Revisiting Peng's Q(lambda) for Modern Reinforcement Learning @ ICML 2021

This is the open source implementation of a few important multi-step deep RL algorithms discussed in the ICML 2021 paper. We implement these algorithms in combination mainly with TD3, an actor-critic algorithm for continuous control.

The code is based on the deep RL library of SpinningUp. We greatly appreciate the open source efforts of the library!

This code base implements a few multi-step algorithms, including

Installation

Follow the instructions for installing SpinningUp, you might also need environment libraries such as Gym and MuJoCo.

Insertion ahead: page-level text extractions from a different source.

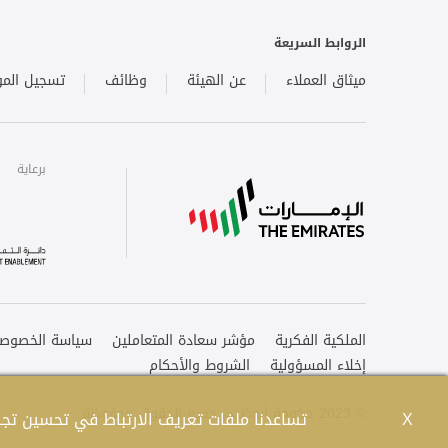
الروابط السريعة
ميثاق العملاء
عن الهيئة
وظائف
تسجيل المو
برعاية
برعاية
برعاية
الملكية الفكرية
مؤشر سعادة المتعاملين
سياسة الخصوصي
إخلاء المسؤولية
الشروط والأحكام
© 2023 حكومة أبوظبي جميع الحقوق محفوظة.
X
تساعدنا ملفات تعريف الارتباط في تحسين تجرب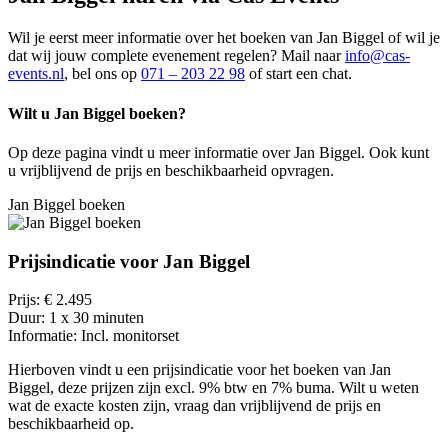
Wil je eerst meer informatie over het boeken van Jan Biggel of wil je
dat wij jouw complete evenement regelen? Mail naar
info@cas-
events.nl
, bel ons op
071 – 203 22 98
of start een chat.
Wilt u Jan Biggel boeken?
Op deze pagina vindt u meer informatie over Jan Biggel. Ook kunt
u vrijblijvend de prijs en beschikbaarheid opvragen.
Jan Biggel boeken
Prijsindicatie voor Jan Biggel
Prijs:
€ 2.495
Duur:
1 x 30 minuten
Informatie:
Incl. monitorset
Hierboven vindt u een prijsindicatie voor het boeken van Jan
Biggel, deze prijzen zijn excl. 9% btw en 7% buma. Wilt u weten
wat de exacte kosten zijn, vraag dan vrijblijvend de prijs en
beschikbaarheid op.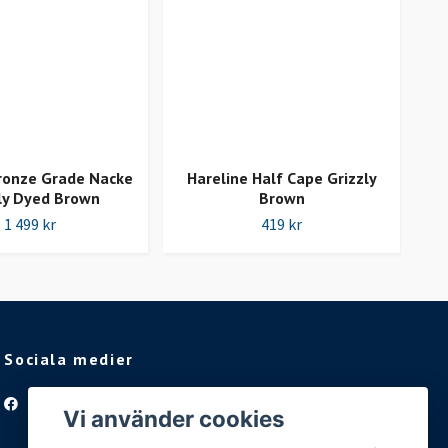
ronze Grade Nacke
Hareline Half Cape Grizzly
W
ly Dyed Brown
Brown
1 499 kr
419 kr
Sociala medier
Facebook
Vi använder cookies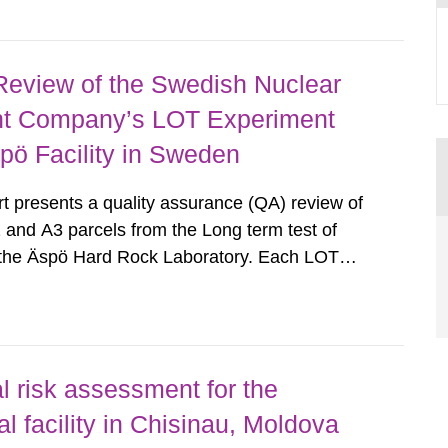
echnical University of Liberec (TUL), Seoul...
Review of the Swedish Nuclear
t Company’s LOT Experiment
pö Facility in Sweden
 presents a quality assurance (QA) review of
 and A3 parcels from the Long term test of
t the Äspö Hard Rock Laboratory. Each LOT
surrounded by bentonite, with a number of
nd monitoring instruments...
l risk assessment for the
l facility in Chisinau, Moldova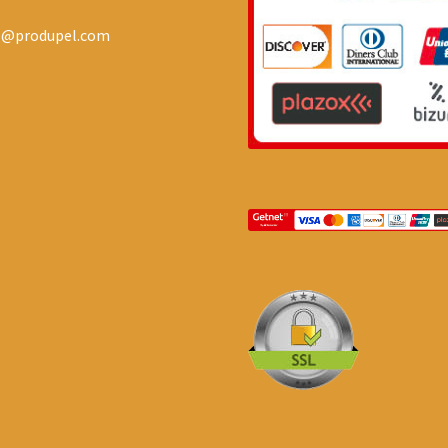
o@produpel.com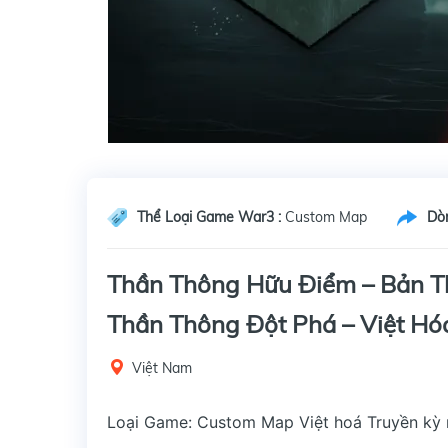
Thể Loại Game War3 :
Custom Map
Dò
Thần Thông Hữu Điểm – Bản Th
Thần Thông Đột Phá – Việt Hó
Việt Nam
Loại Game: Custom Map Việt hoá Truyền kỳ 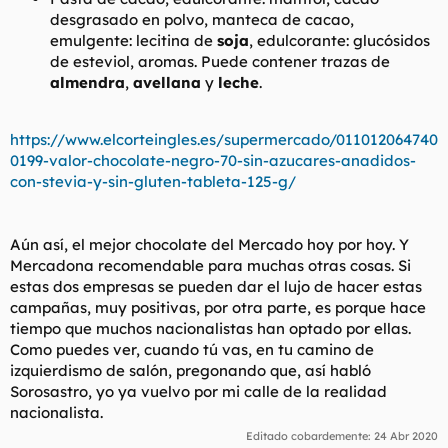
desgrasado en polvo, manteca de cacao,
A partir de ahora le diré a mi mayordomo que compre
emulgente: lecitina de
soja
, edulcorante: glucósidos
chocolate Valor en el Mercadona.
de esteviol, aromas. Puede contener trazas de
almendra
,
avellana
y
leche
.
https://www.elcorteingles.es/supermercado/011012064740
0199-valor-chocolate-negro-70-sin-azucares-anadidos-
con-stevia-y-sin-gluten-tableta-125-g/
Aún así, el mejor chocolate del Mercado hoy por hoy. Y
Mercadona recomendable para muchas otras cosas. Si
estas dos empresas se pueden dar el lujo de hacer estas
campañas, muy positivas, por otra parte, es porque hace
tiempo que muchos nacionalistas han optado por ellas.
Como puedes ver, cuando tú vas, en tu camino de
izquierdismo de salón, pregonando que, así habló
Sorosastro, yo ya vuelvo por mi calle de la realidad
nacionalista.
Editado cobardemente:
24 Abr 2020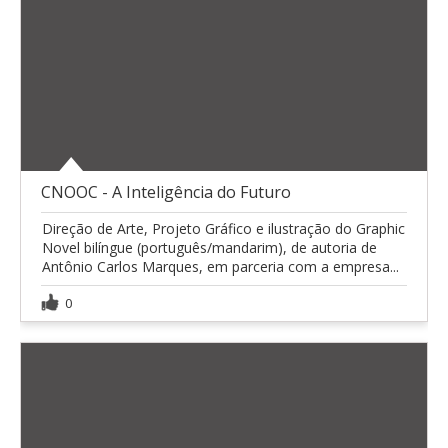
CNOOC - A Inteligência do Futuro
Direção de Arte, Projeto Gráfico e ilustração do Graphic
Novel bilíngue (português/mandarim), de autoria de
Antônio Carlos Marques, em parceria com a empresa...
0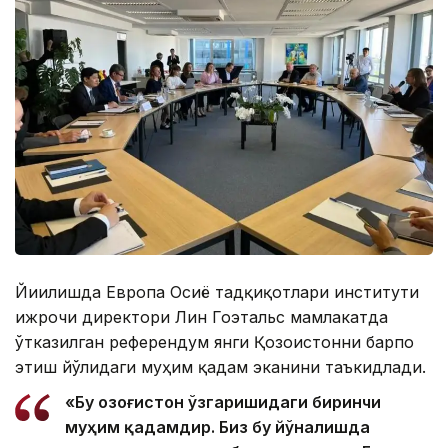
Йиғилишда Европа Осиё тадқиқотлари институти
ижрочи директори Лин Гоэтальс мамлакатда
ўтказилган референдум янги Қозоғистонни барпо
этиш йўлидаги муҳим қадам эканини таъкидлади.
«Бу Қозоғистон ўзгаришидаги биринчи
муҳим қадамдир. Биз бу йўналишда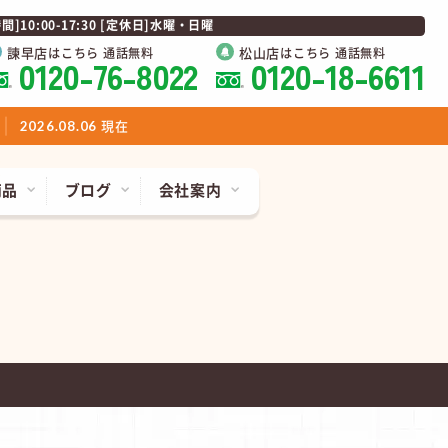
0:00-17:30 [定休日]水曜・日曜
諫早店
松山店
はこちら 通話無料
はこちら 通話無料
0120-76-8022
0120-18-6611
現在
2026.08.06
商品
ブログ
会社案内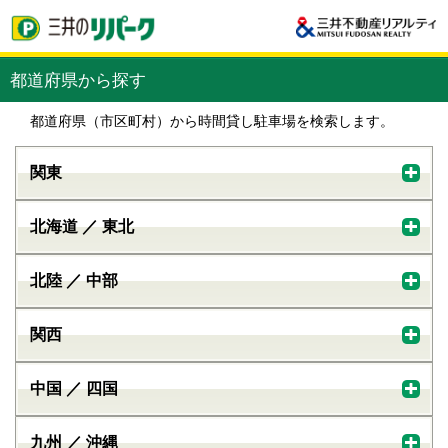
都道府県から探す
都道府県（市区町村）から時間貸し駐車場を検索します。
関東
北海道 ／ 東北
北陸 ／ 中部
関西
中国 ／ 四国
九州 ／ 沖縄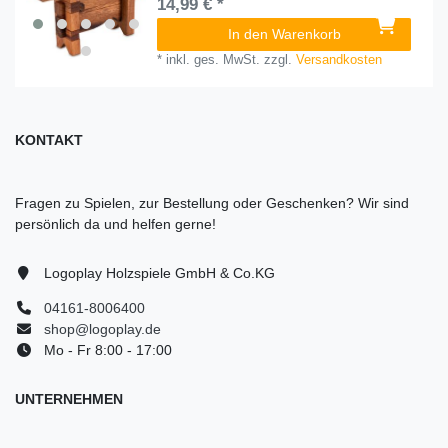
14,99 € *
In den Warenkorb
*
inkl. ges. MwSt.
zzgl.
Versandkosten
KONTAKT
Fragen zu Spielen, zur Bestellung oder Geschenken? Wir sind
persönlich da und helfen gerne!
Logoplay Holzspiele GmbH & Co.KG
04161-8006400
shop@logoplay.de
Mo - Fr 8:00 - 17:00
UNTERNEHMEN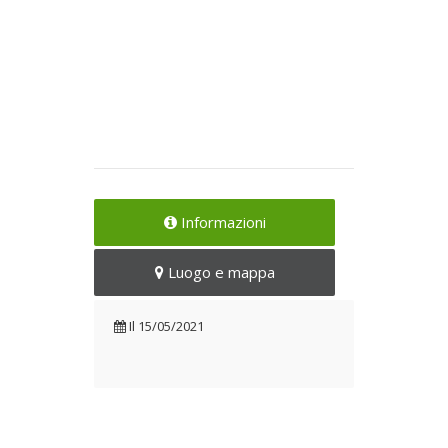
Informazioni
Luogo e mappa
Il
15/05/2021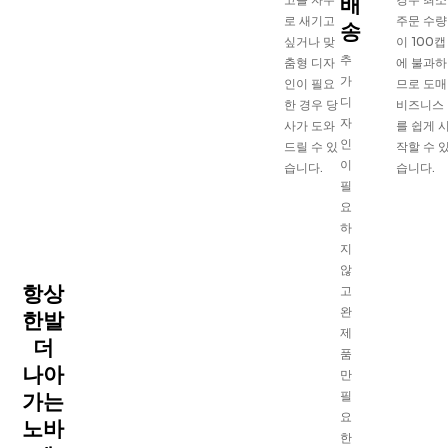
배
로 새기고
주문 수량
송
싶거나 맞
이 100캡
추
춤형 디자
에 불과하
가
인이 필요
므로 도매
디
한 경우 당
비즈니스
자
사가 도와
를 쉽게 
인
드릴 수 있
작할 수 
이
습니다.
습니다.
필
요
하
지
않
항상
고
완
한발
제
더
품
나아
만
필
가는
요
노바
한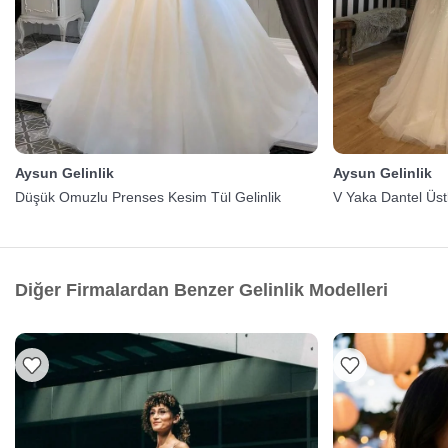
Aysun Gelinlik
Aysun Gelinlik
Düşük Omuzlu Prenses Kesim Tül Gelinlik
V Yaka Dantel Üstl
Diğer Firmalardan Benzer Gelinlik Modelleri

You might also want to check out DeepMind control suite and Pybullet to train with other environments.

Introduction to the code structure

The code is located under the sub-directory spinup/algos/tf1/td3_peng. Two main files implement the algorithms.

The file td3_peng.py implements Peng's Q(lambda) and uncorrected n-step, with a deterministic policy.
The file td3_retrace.py implements Retrace and tree-backup, with a stochastic policy.

A few important aspects of the implementation.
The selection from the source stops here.